Maurice Pons
Christian Bourgois Editeur
septembre 1992
214 p.  17 €
ebook avec DRM 12,99 €
 
 
 

Lire, c’est déjà sortir !
le coup de coeur d’une auteure

Sandrine Collette
nous conseille la lecture de 
Les saisons
de Maurice Pons

Siméon rêve d’écrire un roman. Par ces hasards qui n’en sont jamais, magie ou malédiction, il trouve refuge dans une vallée où s’accomplira, se persuade-t-il, le miracle de l’écriture. Mais c’est une bien étrange vallée : qui ne connaît que deux saisons, 40 mois de pluie suivis de 40 mois de gel. A la première, on crache, on tousse, on vit dans les miasmes ; à la seconde, on s’enferme, on meurt, on est traîné jusqu’au dégel au pied de la Croix de Sépia où d’ordinaire les habitants viennent déféquer tranquillement. Dans le village hostile où Siméon s’installe – s’installe ? un vieux matelas dans un grenier plein de courants d’air consenti par l’aubergiste, accessible par une échelle – dans ce village donc, les habitants ne se nourrissent que de lentilles et sont aussi misérables, alcooliques ou brutaux que Siméon est laid. Une sorte de point commun. Bien sûr, il y a quelques rencontres, quelques âmes moins méchantes et moins mesquines, des filles et des femmes, et puis le Croll – le rebouteux. Mais Siméon ne peut que constater la difficulté de mener à bien son projet quand il reste pour toujours l’étranger, malgré ses tentatives d’intégration dans cette communauté repoussante, quand les saisons ont raison de son humeur et de sa force, quand une blessure au pied l’emmène aux confins de l’épouvante.
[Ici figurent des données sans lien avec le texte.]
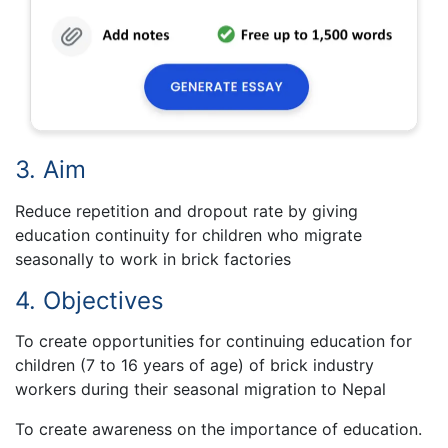
3. Aim
Reduce repetition and dropout rate by giving
education continuity for children who migrate
seasonally to work in brick factories
4. Objectives
To create opportunities for continuing education for
children (7 to 16 years of age) of brick industry
workers during their seasonal migration to Nepal
To create awareness on the importance of education.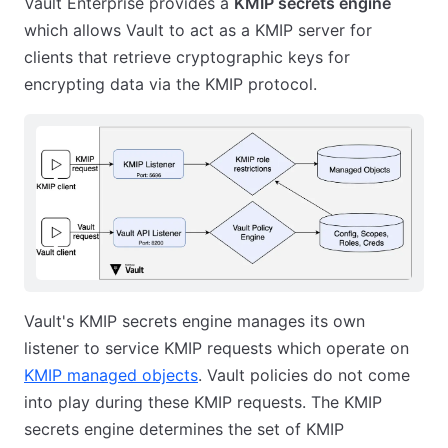
Vault Enterprise provides a
KMIP secrets engine
which allows Vault to act as a KMIP server for
clients that retrieve cryptographic keys for
encrypting data via the KMIP protocol.
Vault's KMIP secrets engine manages its own
listener to service KMIP requests which operate on
KMIP managed objects
. Vault policies do not come
into play during these KMIP requests. The KMIP
secrets engine determines the set of KMIP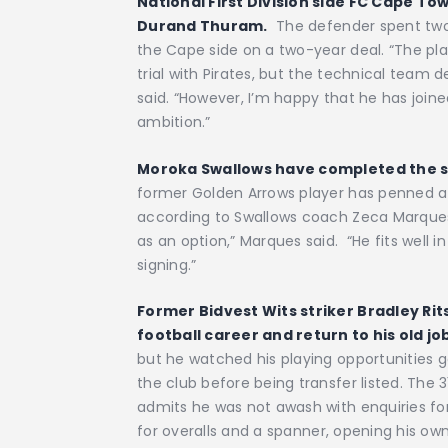
National First Division side FC Cape T
Durand Thuram.
The defender spent two w
the Cape side on a two-year deal. “The pl
trial with Pirates, but the technical team 
said. “However, I’m happy that he has joi
ambition.”
Moroka Swallows have completed the si
former Golden Arrows player has penned a 
according to Swallows coach Zeca Marques.
as an option,” Marques said. “He fits well i
signing.”
Former Bidvest Wits striker Bradley Rit
football career and return to his old jo
but he watched his playing opportunities g
the club before being transfer listed. The
admits he was not awash with enquiries for
for overalls and a spanner, opening his o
C’est un roman sublime et dérangeant. L’horreur et la poésie se côtoient en permanence – l’horreur de cette histoire glauque, poisseuse, glacée ; la poésie dans une écriture qui se suffirait à elle-même. L’humanité est une question qui ne nous lâche pas. Qui sont ces gens ? Qu’est-ce que cette vie-là ? Que pourra-t-il en sortir sinon quelque chose d’aussi sordide et puant que l’atmosphère des maisons, des lentilles bouillies, des dents pourries de ces habitants dégénérés et malgré tout unis ? C’est un tour de force, un tour de magie que d’avoir écrit un si fantastique roman avec une matière aussi lugubre, une sorte de spectacle grand-guignolesque. Pour le lecteur, c’est une épreuve en même temps qu’une révélation et une terrible interrogation sur le cœur de l’homme. S.C.